• [Your task] All of the entries below should be returned verbatim, apart from the pictures.

**** Data shown

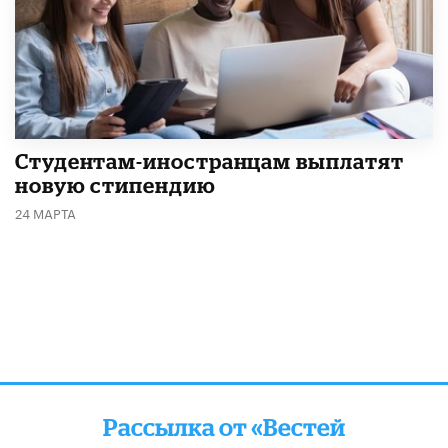
Студентам-иностранцам выплатят
новую стипендию
24 МАРТА
Рассылка от «Вестей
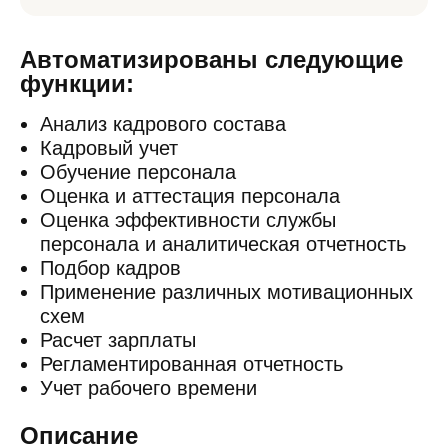
Автоматизированы следующие
функции:
Анализ кадрового состава
Кадровый учет
Обучение персонала
Оценка и аттестация персонала
Оценка эффективности службы
персонала и аналитическая отчетность
Подбор кадров
Применение различных мотивационных
схем
Расчет зарплаты
Регламентированная отчетность
Учет рабочего времени
Описание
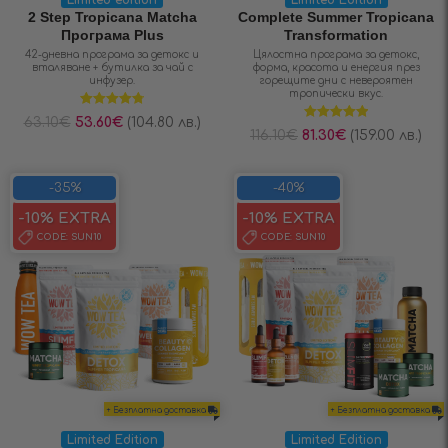
2 Step Tropicana Matcha
Complete Summer Tropicana
Програма Plus
Transformation
42-дневна програма за детокс и
Цялостна програма за детокс,
вталяване + бутилка за чай с
форма, красота и енергия през
инфузер.
горещите дни с невероятен
тропически вкус.
Оценено на
63.10
€
53.60
€
(104.80 лв.)
4.80
от 5
Оценено на
116.10
€
81.30
€
(159.00 лв.)
5.00
от 5
-35%
-40%
-10% EXTRA
-10% EXTRA
CODE:
SUN10
CODE:
SUN10
+ Безплатна доставка
+ Безплатна доставка
Limited Edition
Limited Edition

********

• [Response to this exercise]
Студентам-иностранцам выплатят
новую стипендию
24 МАРТА
Рассылка от «Вестей
Автоматизированы следующие
функции:
Анализ кадрового состава
Кадровый учет
Обучение персонала
Оценка и аттестация персонала
Оценка эффективности службы
персонала и аналитическая отчетность
Подбор кадров
Применение различных мотивационных
схем
Расчет зарплаты
Регламентированная отчетность
Учет рабочего времени
Описание
2 Step Tropicana Matcha
Complete Summer Tropicana
Програма Plus
Transformation
42-дневна програма за детокс и
Цялостна програма за детокс,
вталяване + бутилка за чай с
форма, красота и енергия през
инфузер.
горещите дни с невероятен
тропически вкус.
Оценено на
63.10
€
53.60
€
(104.80 лв.)
4.80
от 5
Оценено на
116.10
€
81.30
€
(159.00 лв.)
5.00
от 5
-35%
-40%
-10% EXTRA
-10% EXTRA
CODE:
SUN10
CODE:
SUN10
+ Безплатна доставка
+ Безплатна доставка
Limited Edition
Limited Edition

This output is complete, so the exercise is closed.